### Exercise data
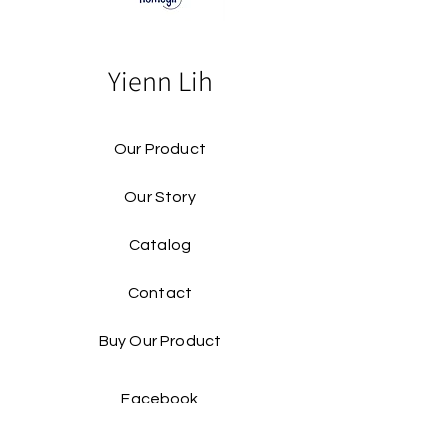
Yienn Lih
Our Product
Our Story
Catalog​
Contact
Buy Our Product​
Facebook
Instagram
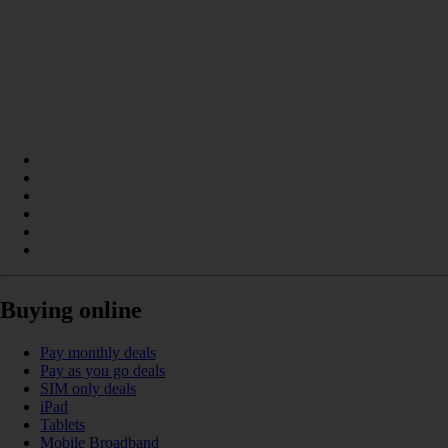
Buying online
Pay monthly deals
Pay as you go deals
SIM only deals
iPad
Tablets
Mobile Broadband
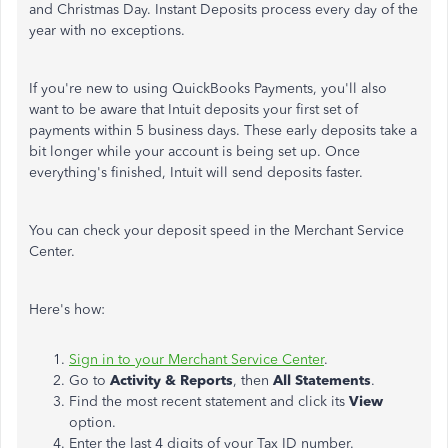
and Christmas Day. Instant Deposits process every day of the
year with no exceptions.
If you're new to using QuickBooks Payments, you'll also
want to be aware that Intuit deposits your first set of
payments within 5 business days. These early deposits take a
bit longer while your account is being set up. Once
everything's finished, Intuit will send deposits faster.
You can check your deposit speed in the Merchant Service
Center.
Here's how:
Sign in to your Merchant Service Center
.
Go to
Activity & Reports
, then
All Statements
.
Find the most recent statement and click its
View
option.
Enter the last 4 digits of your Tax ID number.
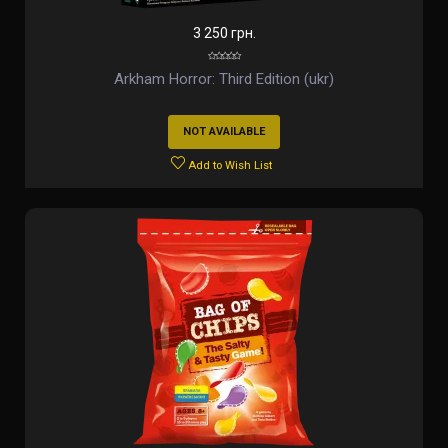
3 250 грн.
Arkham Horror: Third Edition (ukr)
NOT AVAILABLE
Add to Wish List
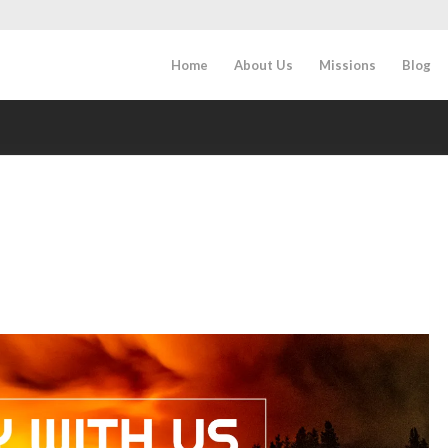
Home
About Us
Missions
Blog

### Task to carry out
Using the records above, pull out each line where the word "Merchant" occurs.

### Response to this exercise
You can check your deposit speed in the Merchant Service
Sign in to your Merchant Service Center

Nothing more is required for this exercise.